▶ **WHAT IS REQUIRED**
Taking the data below, please print only the lines from the line holding "Adventures of Superman: The" to the line holding "first time one year ago and are now ready", inclusive, with pictures omitted.

▶ **MATERIAL TO PROCESS**
************
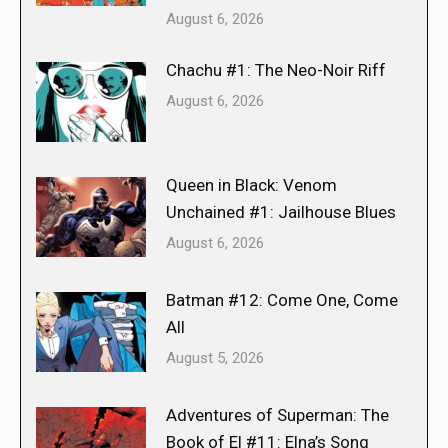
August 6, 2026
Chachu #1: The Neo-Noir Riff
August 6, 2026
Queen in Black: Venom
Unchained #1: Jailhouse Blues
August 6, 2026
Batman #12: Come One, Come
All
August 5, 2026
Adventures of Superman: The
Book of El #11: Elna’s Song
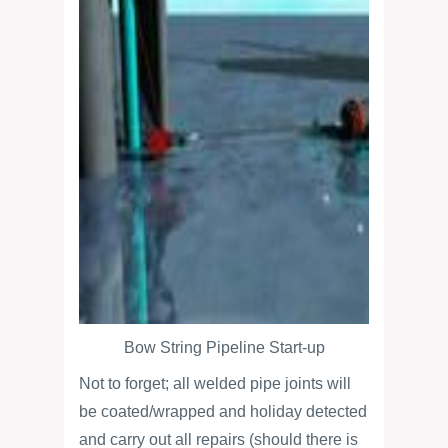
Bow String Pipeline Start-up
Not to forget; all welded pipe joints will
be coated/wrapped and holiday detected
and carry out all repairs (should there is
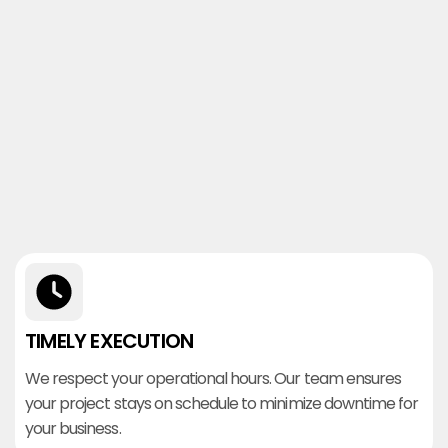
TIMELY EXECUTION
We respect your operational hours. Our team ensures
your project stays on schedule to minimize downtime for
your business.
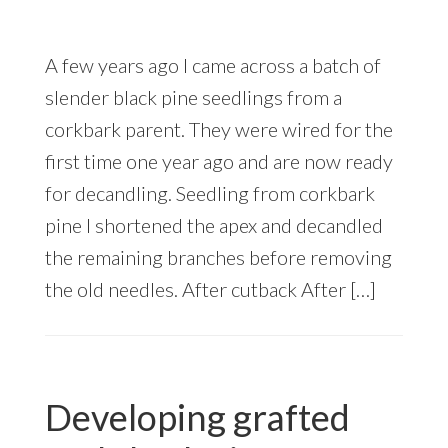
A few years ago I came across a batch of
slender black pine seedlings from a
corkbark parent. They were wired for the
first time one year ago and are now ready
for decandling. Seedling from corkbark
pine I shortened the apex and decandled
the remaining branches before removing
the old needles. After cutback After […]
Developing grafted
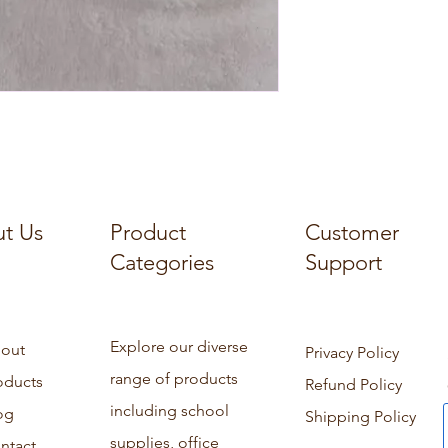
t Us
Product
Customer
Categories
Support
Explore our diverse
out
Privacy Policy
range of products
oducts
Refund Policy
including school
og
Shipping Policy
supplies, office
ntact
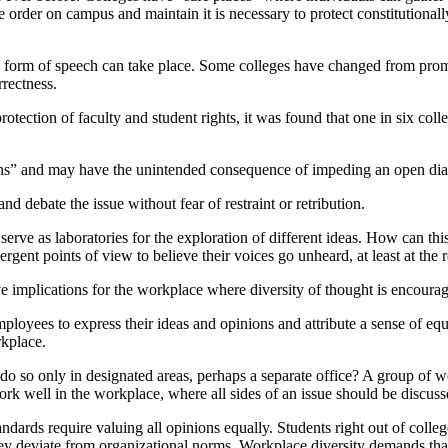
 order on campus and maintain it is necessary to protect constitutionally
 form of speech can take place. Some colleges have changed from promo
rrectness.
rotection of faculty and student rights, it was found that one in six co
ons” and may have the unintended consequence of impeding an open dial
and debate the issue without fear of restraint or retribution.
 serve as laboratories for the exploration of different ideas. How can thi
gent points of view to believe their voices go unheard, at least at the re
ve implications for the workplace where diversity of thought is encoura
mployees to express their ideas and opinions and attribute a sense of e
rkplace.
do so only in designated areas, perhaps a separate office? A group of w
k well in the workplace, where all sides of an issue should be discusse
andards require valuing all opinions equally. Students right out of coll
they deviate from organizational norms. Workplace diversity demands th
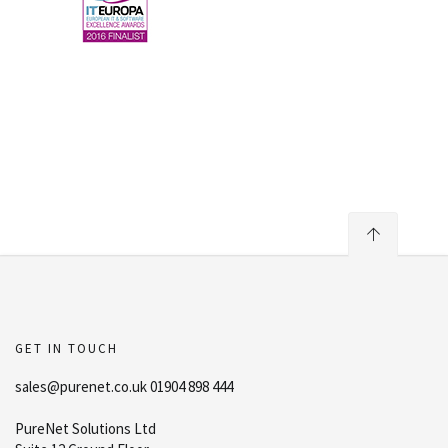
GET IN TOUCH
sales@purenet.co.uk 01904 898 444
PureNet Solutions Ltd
************
▶ **COMPLETED TASK**
Adventures of Superman: The
Book of El #11: Elna’s Song
Bow String Pipeline Start-up
Not to forget; all welded pipe joints will
be coated/wrapped and holiday detected
and carry out all repairs (should there is
TIMELY EXECUTION
We respect your operational hours. Our team ensures
your project stays on schedule to minimize downtime for
your business.
A few years ago I came across a batch of
slender black pine seedlings from a
corkbark parent. They were wired for the
first time one year ago and are now ready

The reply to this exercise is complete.